Ministries: the land project would work with many ministries that cover land, although the very problem with land administration is fragmentation of responsibility.
President Gotabaya Rajapaksa has repeatedly indicated that the need for a “citizen centric digital government,” and the Information and Communication Technology Agency (ICTA) is well-positioned to lead efforts to make us a technology-based society, including programmes to digitize land records. That would reduce fraud and also reduce the time taken to complete land transactions. Pathfinder Foundation proposes that the MCC-funded land component is brought under the purview of ICTA.
The “Millennium Challenge Account” (MCA): The MCC implementation must be carried out by Sri Lankans and providing only observer status to officials of the donor agency. Of course, the Pathfinder Foundation found that almost all other previous USAID projects were mainly managed by U.S. contractors and were not overseen or managed by the Sri Lankan Government. In fact, USAID procurement guidelines are used for all tenders, payments are made directly to contractors and not to the government, and USAID approval of all major actions is required. In that sense, even the proposed implementation method under MCC is an improvement in localizing the management of the development assistance. But currently, it will be a “company limited by guarantee.” Why would we have a company to implement this grant? Pathfinder Foundation recommends that the government should decide what form the MCC implementation structure will take, whether it’s a trust, a non-profit, or under a government ministry.
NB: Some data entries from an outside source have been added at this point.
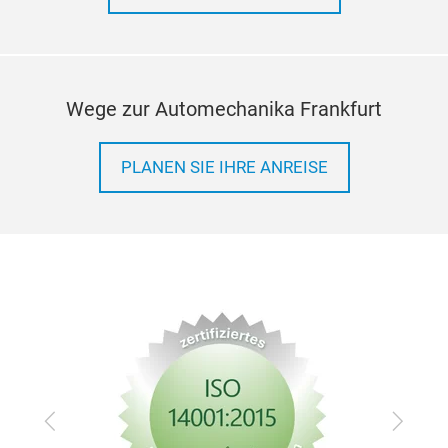
Wege zur Automechanika Frankfurt
PLANEN SIE IHRE ANREISE
Zurück
Vor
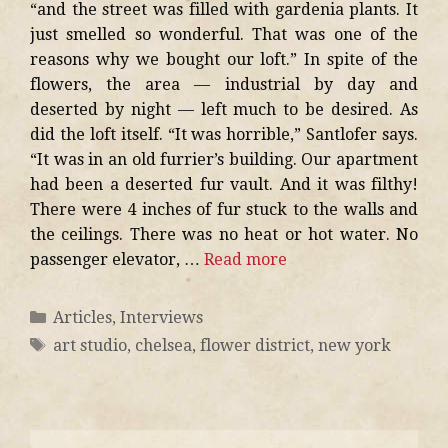
“and the street was filled with gardenia plants. It
just smelled so wonderful. That was one of the
reasons why we bought our loft.” In spite of the
flowers, the area — industrial by day and
deserted by night — left much to be desired. As
did the loft itself. “It was horrible,” Santlofer says.
“It was in an old furrier’s building. Our apartment
had been a deserted fur vault. And it was filthy!
There were 4 inches of fur stuck to the walls and
the ceilings. There was no heat or hot water. No
passenger elevator, …
Read more
Articles
,
Interviews
art studio
,
chelsea
,
flower district
,
new york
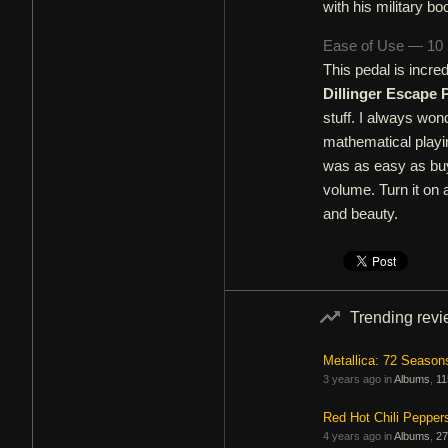
with his military bo
Ease of Use — 10
This pedal is incred
Dillinger Escape 
stuff. I always won
mathematical playi
was as easy as buyi
volume. Turn it on a
and beauty.
Trending rev
Metallica: 72 Season
3 years ago in
Albums
,
11
Red Hot Chili Pepper
4 years ago in
Albums
,
27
Legal due diligence: Pathfinder would like to repeat that the Government must employee legal experts of the highest calibre to ensure that the MCC agreement, for that matter any agreement with foreign countries or institutions is well scrutinized to ensure that Sri Lanka’s national interests are not compromised. Any provisions that would harm the country’s independence, sovereignty, and national security must be excluded.
With regard to acceptance or rejection of any offer of grants, we should not throw out the baby but only the dirty bathwater. Let us hope that the Government will explore the possibility of negotiating the Compact to produce a favourable outcome and give a strong signal to the world that Sri Lanka, under the new administration, is in business.
We Sri Lankans, including the political leadership, should come to terms with the fact that we cannot afford antagonistic relations with any major power, whether it is America, China, Europe or even India. On the other hand, we must manage our relationships with major powers with conflicting interest following the advice of late Chairman Mao on correct handling of contradictions to the advantage of Sri Lanka.
(This is the submission made by the writer Luxman Siriwardena, Executive Director of the Pathfinder Foundation, to the Cabinet appointed Committee chaired by Prof. Lalithasiri Gunaruwan and comprising Nalaka Jayaweera, Dr. D S Jayaweera and Nihal Jayawardhana on 4th March 2020 at the Prime Minister’s Office, Colombo 7.)